There is no doubt that divorce can be a stressful and highly emotional time. Some couples may be so far apart that they need to settle matters in a courtroom, but evidence is accumulating that couples who choose divorce mediation may help not only themselves but their children as well after the process is concluded.
The study followed nearly 150 couples who were undergoing a divorce. The researchers attempted to get a sample of couples who were roughly similar to each other in order to rule out the effect of other factors. Therefore, only couples with one child younger than 6 years old were included. In addition, certain types of couples were excluded, such as those with drug and spousal abuse problems and those who were prone to confrontation.
One-half of the divorcing couples represented a control group that went through the standard court procedures.

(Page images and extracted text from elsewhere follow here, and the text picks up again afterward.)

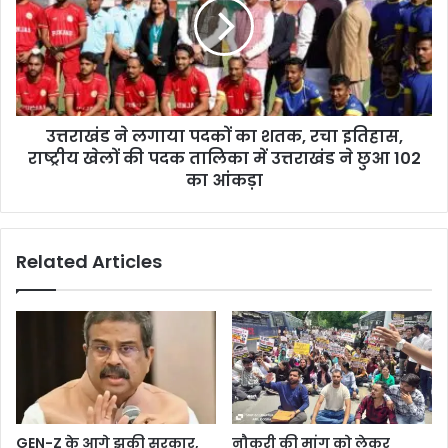
उत्तराखंड ने लगाया पदकों का शतक, रचा इतिहास,
राष्ट्रीय खेलों की पदक तालिका में उत्तराखंड ने छुआ 102
का आंकड़ा
Related Articles
GEN-Z के आगे झुकी सरकार,
नौकरी की मांग को लेकर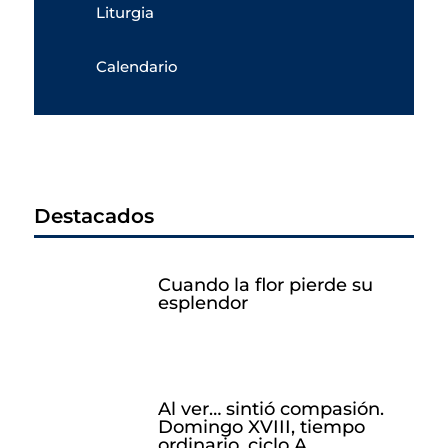
Liturgia
Calendario
Destacados
Cuando la flor pierde su
esplendor
Al ver… sintió compasión.
Domingo XVIII, tiempo
ordinario, ciclo A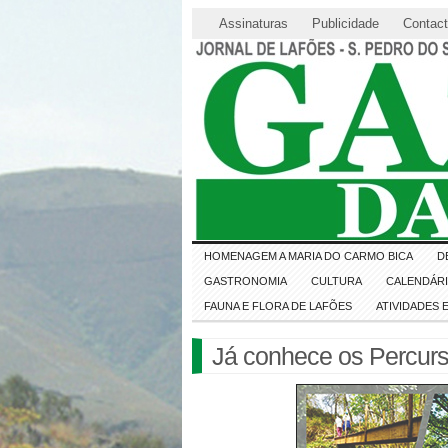
Assinaturas
Publicidade
Contac
HOMENAGEM A MARIA DO CARMO BICA
D
GASTRONOMIA
CULTURA
CALENDÁR
FAUNA E FLORA DE LAFÕES
ATIVIDADES
Já conhece os Percurs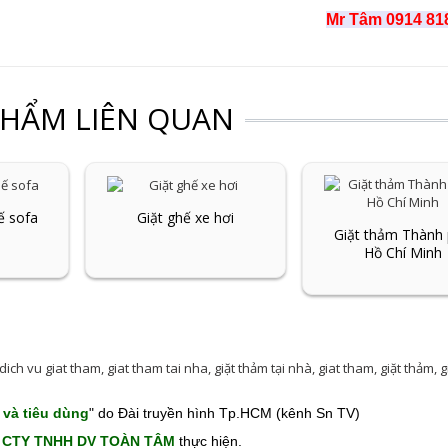
Mr Tâm 0914 81
PHẨM LIÊN QUAN
ế sofa
Giặt ghế xe hơi
Giặt thảm Thành
Hồ Chí Minh
dich vu giat tham
,
giat tham tai nha
,
giặt thảm tại nhà
,
giat tham
,
giặt thảm
,
g
 và tiêu dùng
" do Đài truyền hình Tp.HCM (kênh Sn TV)
CTY TNHH DV TOÀN TÂM
thực hiện.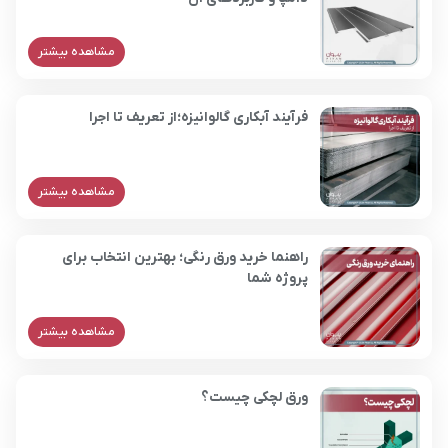
مشاهده بیشتر
فرآیند آبکاری گالوانیزه؛از تعریف تا اجرا
مشاهده بیشتر
راهنما خرید ورق رنگی؛ بهترین انتخاب برای
پروژه شما
مشاهده بیشتر
ورق لچکی چیست؟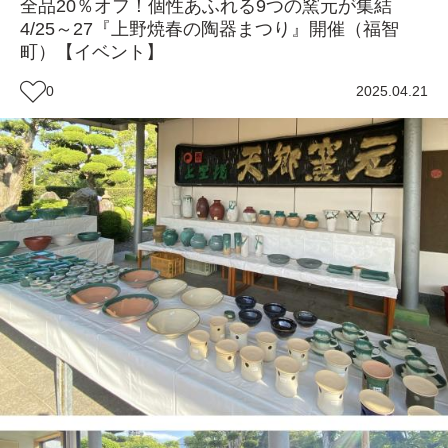
全品20％オフ！個性あふれる9つの窯元が集結
4/25～27『上野焼春の陶器まつり』開催（福智
町）【イベント】
0
2025.04.21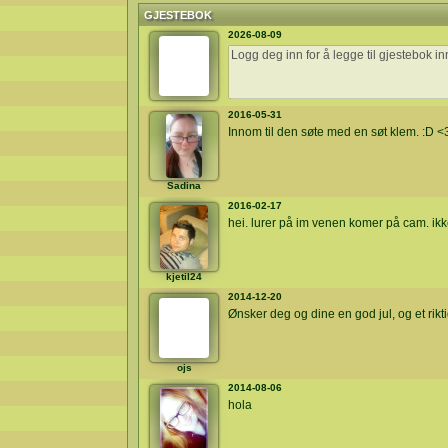
GJESTEBOK
2026-08-09
2016-05-31
Innom til den søte med en søt klem. :D <
Sadina
2016-02-17
hei. lurer på im venen komer på cam. 
kjetil24
2014-12-20
Ønsker deg og dine en god jul, og et rikti
ojs
2014-08-06
hola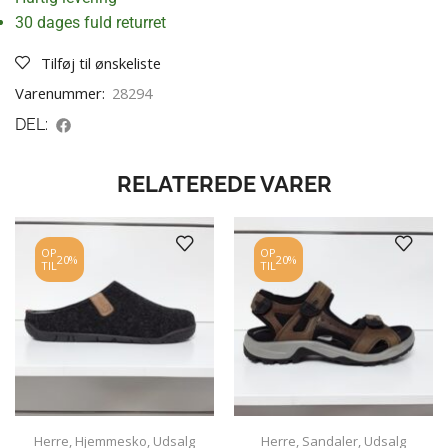
30 dages fuld returret
Tilføj til ønskeliste
Varenummer:
28294
DEL:
RELATEREDE VARER
OP
OP
20%
20%
TIL
TIL
Herre
,
Hjemmesko
,
Udsalg
Herre
,
Sandaler
,
Udsalg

The other half saw a divorce mediator and received other support, including educational programs. Afterwards, the researchers inquired how well the couples were getting along, paying particular attention to how they had agreed to share child custody.
The study revealed that mediation and the other supportive techniques improved collaboration between divorcing parents. Couples in the second group were more likely to stick to child custody and visitation agreements. Fathers were more likely to become involved in the new custody agreement, and mothers were more likely to support the father’s role in that agreement.
Mediation and supportive techniques were also associated with lower levels of litigation over the divorce. Couples looking for a non-contentious resolution to their divorce may want to consider mediation.